Die Arbeit des Medienkompetenz Teams hat zum Ziel, ein besseres Verständnis für die digitale Welt zu schaffen, über Chancen und Risiken aufzuklären und den kompetenten inhaltlichen und sozialen Umgang mit den neuen Medien zu vermitteln. Im Zentrum der Vereinsarbeit stehen Kinder und Jugendliche, Eltern und Lehrkräfte. Der Verein nimmt darüber hinaus an öffentlichen Veranstaltungen teil, um die Themen einer breiten Masse zugänglich zu machen. Die Themenschwerpunkte liegen im Bereich Sicherheit im Umgang mit dem Internet und der Verbesserung des sozialen Miteinanders im Netz. Eltern und Lehrkräfte werden an die kompetente Begleitung dieser Themen herangeführt. Der Verein vermittelt darüber hinaus Wissensgrundlagen im Bereich digitaler Technologien und Geschäftsmodelle. Bei der Arbeit vor Ort kooperiert der Verein mit öffentlichen Trägern und Schulen, arbeitet aber auch daran, die Inhalte überregional verfügbar zu machen, z.B. über digitale Elternabende und Mulitplikatorenprogramme.

MOSAIK

MOSAIK - Miteinander Offen Sein Austausch Im Kreis

Der im Mai 2015 gegründete und gemeinnützig anerkannte Förderverein „Ehra-Lessien, ein Dorf – ein Team e.V.“ bietet generationsübergreifende Angebote im Dorf-Treffpunkt MOSAIK an. Wenige Monate nach Gründung des Vereins erreichte die Gemeinde Ehra-Lessien im September 2015 die Flüchtlingswelle. Für die Mitglieder des Vereins war es keine Frage, sich in dieser Zeit ehrenamtlich um Flüchtlinge zu kümmern. Heute gibt es noch immer eine Wohnanlage mit ca. 200 Flüchtlingsfamilien. Viele Flüchtlinge sind im Ort integriert und der Verein will sich auch weiterhin um Flüchtlingsintegration kümmern. Der Verein wird in der Gemeinde auf Grund der Vergangenheit nicht als Dorfverein wahrgenommen, sondern vorrangig als Flüchtlingshilfeverein. Es entstanden zunehmend Hemmschwellen, sowohl bei der Dorfbevölkerung als auch bei potentiellen Ehrenamtlichen.

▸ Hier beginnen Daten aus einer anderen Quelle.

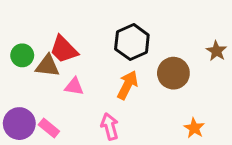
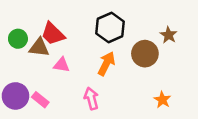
brown star: (216, 51) -> (169, 35), moved

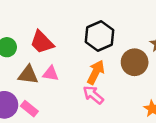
brown triangle: (39, 47) -> (28, 75), moved
pink arrow: (91, 98) -> (93, 95), moved, turned -35

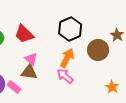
pink triangle: (51, 74) -> (31, 59), turned 32
brown triangle: (28, 75) -> (29, 72), moved

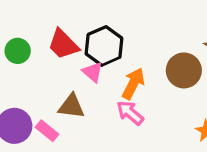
black hexagon: (70, 29) -> (104, 46), moved
pink triangle: (31, 59) -> (93, 72), moved

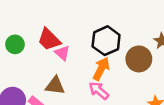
black hexagon: (104, 46) -> (106, 41), moved
pink triangle: (93, 72) -> (62, 53), moved

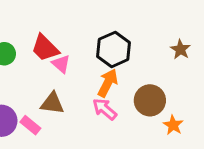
brown circle: (139, 59) -> (150, 100), moved

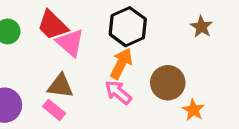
pink triangle: (61, 64) -> (70, 43), size x1.4
pink rectangle: (30, 125) -> (54, 110), moved

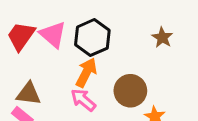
red trapezoid: (52, 25) -> (21, 36), turned 80
pink triangle: (70, 43) -> (53, 34), moved

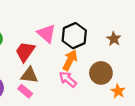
red trapezoid: (21, 36) -> (25, 52), moved
brown star: (162, 38) -> (114, 39), moved

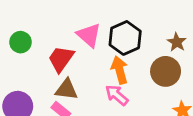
orange arrow: (70, 60) -> (120, 70), turned -42
brown circle: (101, 73) -> (166, 71), moved

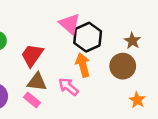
pink triangle: (89, 35) -> (70, 24), moved
pink arrow: (117, 95) -> (68, 87), moved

Ziel ist es, dass sich das Bild wandelt, so dass MOSAIK zum Dorftreff für alle Bürger in der Gemeinde mit weiteren Engagierten wird.

Erfurter SpendenParlament

Ein Projekt der Erfurter BürgerStiftung

Das Erfurter SpendenParlament (ESP) zeigt, wo Demokratie direkt funktioniert. Gemeinsam werden Projekte in und für Erfurt im Sinne einer nachhaltigen und offenen Gesellschaft unterstützt. Das ESP schafft einen neutralen Lern- und Erfahrungsraum für das Zusammenwirken von BürgerInnen und leistet so einen aktiven Beitrag zur gelebten Demokratie. Mit kleinen Beiträgen und der eigenen Stimme kann man im ESP Großes bewirken. Im Kern geht es darum, Projekte von Initiativen und Vereinen zu unterstützen. Daneben fördert das ESP ehrenamtliches Engagement, persönliche Verantwortungsbereitschaft und demokratische Teilhabe und ermöglicht die Vernetzung und Identifikation zwischen SpenderInnen und den TrägerInnen von Projekten – ein Projekt von BürgerInnen für BürgerInnen. Darüber, welche Projekte unterstützt werden, entscheiden die SpenderInnen in einer gemeinsamen Parlamentssitzung. Mit einer Spende ab 50 € wird man Mitglied im ESP. Das ESP tagt - bisher - einmal im Jahr öffentlich.